Today's largest quantum computers have only a few thousand physical qubits. And many of those qubits are too noisy to be useful.

The connectivity problem

In classical computers, any piece of data can interact with any other piece of data through memory and buses. Connectivity is not a fundamental constraint.

In quantum computers, qubits must be physically connected to interact. Two qubits that are not directly connected cannot perform a two-qubit gate without routing the operation through intermediate qubits. This routing introduces additional operations, which introduces more errors, which makes the problem worse.

Most current quantum computers have limited connectivity. Each qubit can only interact with a few neighbors. This architectural constraint makes it harder to implement algorithms efficiently.

The scaling problem

Even if we solve decoherence, error correction, and connectivity, there is still the question of scale.

A truly useful quantum computer (one that can outperform classical computers on real world problems) will likely need millions of high-quality qubits. Building systems at that scale introduces engineering challenges that dwarf anything we have solved so far.

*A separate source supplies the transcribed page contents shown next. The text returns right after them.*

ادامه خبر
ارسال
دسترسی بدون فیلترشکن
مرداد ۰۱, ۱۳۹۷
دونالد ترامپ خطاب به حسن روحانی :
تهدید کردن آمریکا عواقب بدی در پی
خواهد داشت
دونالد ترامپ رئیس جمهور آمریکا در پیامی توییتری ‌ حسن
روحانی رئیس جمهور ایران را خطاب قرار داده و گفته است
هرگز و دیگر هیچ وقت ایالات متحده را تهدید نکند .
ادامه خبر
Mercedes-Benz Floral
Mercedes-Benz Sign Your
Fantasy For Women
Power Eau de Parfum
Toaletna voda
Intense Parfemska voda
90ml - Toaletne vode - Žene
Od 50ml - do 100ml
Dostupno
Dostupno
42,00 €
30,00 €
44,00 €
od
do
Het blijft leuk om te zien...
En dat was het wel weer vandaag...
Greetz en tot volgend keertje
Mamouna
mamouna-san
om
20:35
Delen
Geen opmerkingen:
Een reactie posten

Cooling systems, control electronics, wiring, calibration, and synchronization all become exponentially harder as the number of qubits grows.

The algorithm problem

Finally, even if we build a perfect quantum computer, we still need algorithms that actually use it well.

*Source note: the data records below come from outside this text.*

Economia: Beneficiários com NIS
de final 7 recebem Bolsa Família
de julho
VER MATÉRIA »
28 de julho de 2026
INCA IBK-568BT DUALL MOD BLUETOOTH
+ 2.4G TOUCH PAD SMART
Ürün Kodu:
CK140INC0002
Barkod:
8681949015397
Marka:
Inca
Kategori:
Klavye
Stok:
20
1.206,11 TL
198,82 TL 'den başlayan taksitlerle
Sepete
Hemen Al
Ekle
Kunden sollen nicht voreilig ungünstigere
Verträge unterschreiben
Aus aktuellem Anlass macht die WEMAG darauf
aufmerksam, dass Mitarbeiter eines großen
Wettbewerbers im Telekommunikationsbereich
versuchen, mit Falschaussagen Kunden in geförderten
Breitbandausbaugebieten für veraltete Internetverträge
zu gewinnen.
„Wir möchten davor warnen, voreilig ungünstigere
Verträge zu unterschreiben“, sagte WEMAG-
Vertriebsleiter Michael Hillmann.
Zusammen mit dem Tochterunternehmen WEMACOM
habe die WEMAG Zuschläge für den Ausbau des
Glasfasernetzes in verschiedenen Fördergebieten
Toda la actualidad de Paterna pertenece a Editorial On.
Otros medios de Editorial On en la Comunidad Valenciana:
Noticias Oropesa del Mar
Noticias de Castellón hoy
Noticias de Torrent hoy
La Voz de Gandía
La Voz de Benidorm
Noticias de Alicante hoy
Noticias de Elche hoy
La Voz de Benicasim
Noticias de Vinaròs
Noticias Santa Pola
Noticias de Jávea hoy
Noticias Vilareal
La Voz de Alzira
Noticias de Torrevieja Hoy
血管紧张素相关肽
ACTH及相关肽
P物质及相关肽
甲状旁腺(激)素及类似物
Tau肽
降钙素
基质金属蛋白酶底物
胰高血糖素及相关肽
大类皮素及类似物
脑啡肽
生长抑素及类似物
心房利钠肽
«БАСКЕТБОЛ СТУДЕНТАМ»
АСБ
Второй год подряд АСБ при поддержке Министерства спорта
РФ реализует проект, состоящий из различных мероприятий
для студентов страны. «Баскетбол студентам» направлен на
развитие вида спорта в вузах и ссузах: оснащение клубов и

Quantum algorithms are not like classical algorithms. They require a completely different way of thinking. And for many problems, we simply do not know if a quantum speedup is even possible.

Shor's algorithm (for factoring) and Grover's algorithm (for search) are famous because they are among the few examples where we know quantum computers have a clear advantage. But there are entire categories of problems where it is still an open question whether quantum computing helps at all.

Where we are today

Despite all these challenges, progress is accelerating.

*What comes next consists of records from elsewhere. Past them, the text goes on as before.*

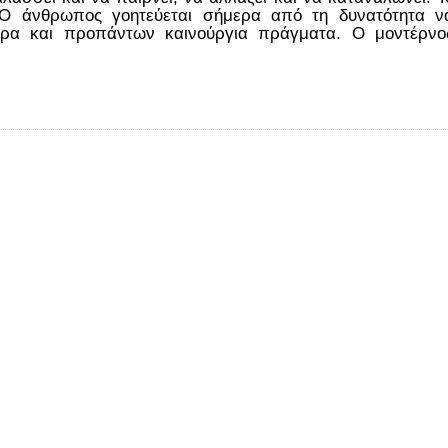
.. Ο άνθρωπος γοητεύεται σήμερα από τη δυνατότητα ν
ερα και προπάντων καινούργια πράγματα. Ο μοντέρνο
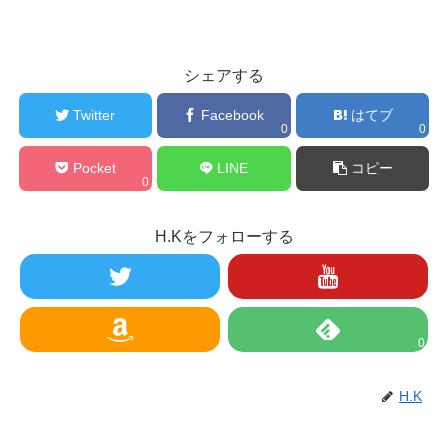
シェアする
Twitter
Facebook
はてブ
0
0
Pocket
LINE
コピー
0
H.Kをフォローする
0
H.K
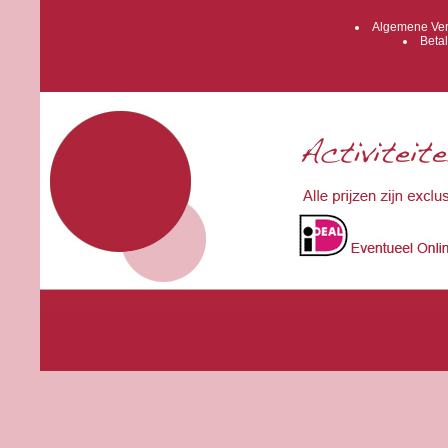
Algemene Ver
Betal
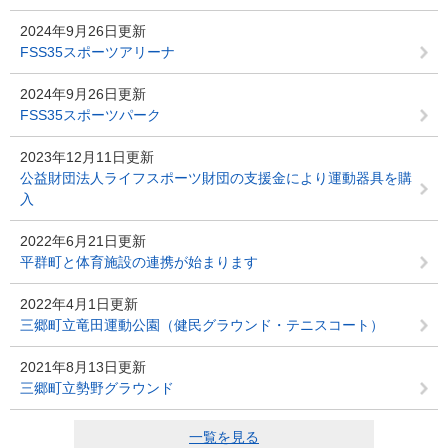
2024年9月26日更新
FSS35スポーツアリーナ
2024年9月26日更新
FSS35スポーツパーク
2023年12月11日更新
公益財団法人ライフスポーツ財団の支援金により運動器具を購
入
2022年6月21日更新
平群町と体育施設の連携が始まります
2022年4月1日更新
三郷町立竜田運動公園（健民グラウンド・テニスコート）
2021年8月13日更新
三郷町立勢野グラウンド
一覧を見る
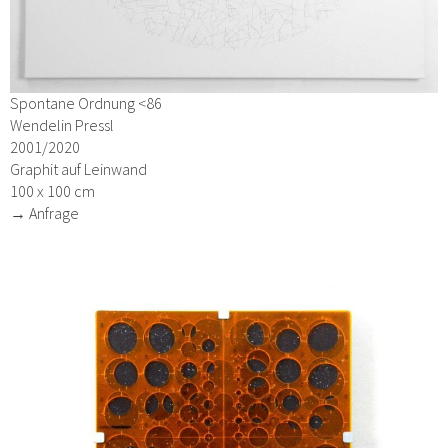
Spontane Ordnung <86
Wendelin Pressl
2001/2020
Graphit auf Leinwand
100 x 100 cm
→ Anfrage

Companies like IBM, Google, and IonQ are building quantum computers with hundreds of qubits. Error rates are improving. New error correction techniques are being developed. And researchers are discovering new algorithms.

We are not at the point where quantum computers are practical for most problems. But we are past the point where they are purely theoretical.

The most likely path forward is hybrid systems: classical computers handle most of the work, and quantum computers tackle specific subroutines where they have an advantage.

Over time, as hardware improves and error correction becomes more efficient, the range of problems that benefit from quantum computing will expand.

But for now, quantum computing remains one of the hardest engineering challenges humanity has ever attempted.

The physics works. The math works. The algorithms exist.

The challenge is building machines that can actually run them reliably.

And that is a problem we are still working to solve.